27 de mayo, 2026 | 18.56

En el corazón del barrio porteño de La Boca se encuentra uno de los edificios más enigmáticos de Buenos Aires: la llamada Torre Fantasma. Ubicada sobre la avenida Benito Pérez Galdós al 300, esta construcción de estilo modernista catalán se convirtió con el tiempo en protagonista de leyendas urbanas vinculadas a apariciones, ruidos extraños y relatos paranormales.

Emplazada en 1910 por encargo de María Luisa Auvert Aurnaud, una de las mujeres más adineradas de la época, el diseño estuvo a cargo del arquitecto Guillermo Álvarez y rápidamente llamó la atención por su torre y sus detalles inspirados en la arquitectura catalana.

La tragedia que dio origen al mito a la Torre Fantasma de La Boca

Según la historia más resonante, la propietaria habitó la torre durante menos de un año y luego decidió alquilar departamentos a artistas de la zona. Con el paso del tiempo, comenzaron a circular versiones sobre hechos extraños ocurridos dentro del edificio.

Uno de los episodios más conocidos señala que una joven artista se habría suicidado arrojándose desde el psio más alto.

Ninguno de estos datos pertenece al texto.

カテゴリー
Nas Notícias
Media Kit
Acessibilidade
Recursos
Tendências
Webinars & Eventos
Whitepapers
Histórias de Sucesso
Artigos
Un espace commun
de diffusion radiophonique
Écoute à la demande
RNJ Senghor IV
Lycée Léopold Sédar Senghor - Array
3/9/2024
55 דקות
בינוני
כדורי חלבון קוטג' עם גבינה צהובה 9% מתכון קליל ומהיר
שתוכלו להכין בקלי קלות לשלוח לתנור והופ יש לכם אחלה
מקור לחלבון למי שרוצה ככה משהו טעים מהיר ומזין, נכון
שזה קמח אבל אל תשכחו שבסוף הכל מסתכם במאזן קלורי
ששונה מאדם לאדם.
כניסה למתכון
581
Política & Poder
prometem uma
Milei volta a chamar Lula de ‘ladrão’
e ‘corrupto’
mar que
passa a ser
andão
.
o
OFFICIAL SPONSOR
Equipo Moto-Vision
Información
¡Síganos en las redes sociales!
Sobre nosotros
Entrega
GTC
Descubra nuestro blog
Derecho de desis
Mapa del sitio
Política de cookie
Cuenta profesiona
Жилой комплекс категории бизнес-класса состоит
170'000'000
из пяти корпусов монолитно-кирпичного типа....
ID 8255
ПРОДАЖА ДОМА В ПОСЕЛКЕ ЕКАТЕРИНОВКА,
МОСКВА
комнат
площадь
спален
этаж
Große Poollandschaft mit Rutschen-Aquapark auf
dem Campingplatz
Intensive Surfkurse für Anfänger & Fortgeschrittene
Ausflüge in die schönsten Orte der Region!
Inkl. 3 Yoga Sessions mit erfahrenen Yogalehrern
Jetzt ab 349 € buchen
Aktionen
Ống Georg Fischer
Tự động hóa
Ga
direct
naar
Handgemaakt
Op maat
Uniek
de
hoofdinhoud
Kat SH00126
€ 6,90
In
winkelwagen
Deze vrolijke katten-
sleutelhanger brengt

A partir de entonces, vecinos aseguraron escuchar ruidos y ver sombras en ventanas y balcones, lo que dio origen al apodo de “Torre Fantasma”.

Con los años, también surgieron relatos vinculados a supuestos duendes y fenómenos paranormales. Incluso investigaciones académicas analizaron cómo las leyendas del edificio se relacionan con tradiciones folklóricas catalanas llevadas a Buenos Aires por inmigrantes europeos.

¿Dónde queda la Torre Fantasma de La Boca?

La Torre Fantasma puede observarse desde el exterior en la intersección de las calles Wenceslao Villafañe, Benito Pérez Galdós y la avenida Almirante Brown, en el barrio de La Boca

Si bien no funciona como museo ni posee visitas guiadas permanentes en su interior, el edificio suele formar parte de recorridos turísticos y circuitos históricos sobre leyendas urbanas porteñas organizados por guías privados y grupos culturales.

Además, muchos visitantes aprovechan el paseo por Caminito y la Ribera para acercarse a conocer su fachada y tomar fotografías.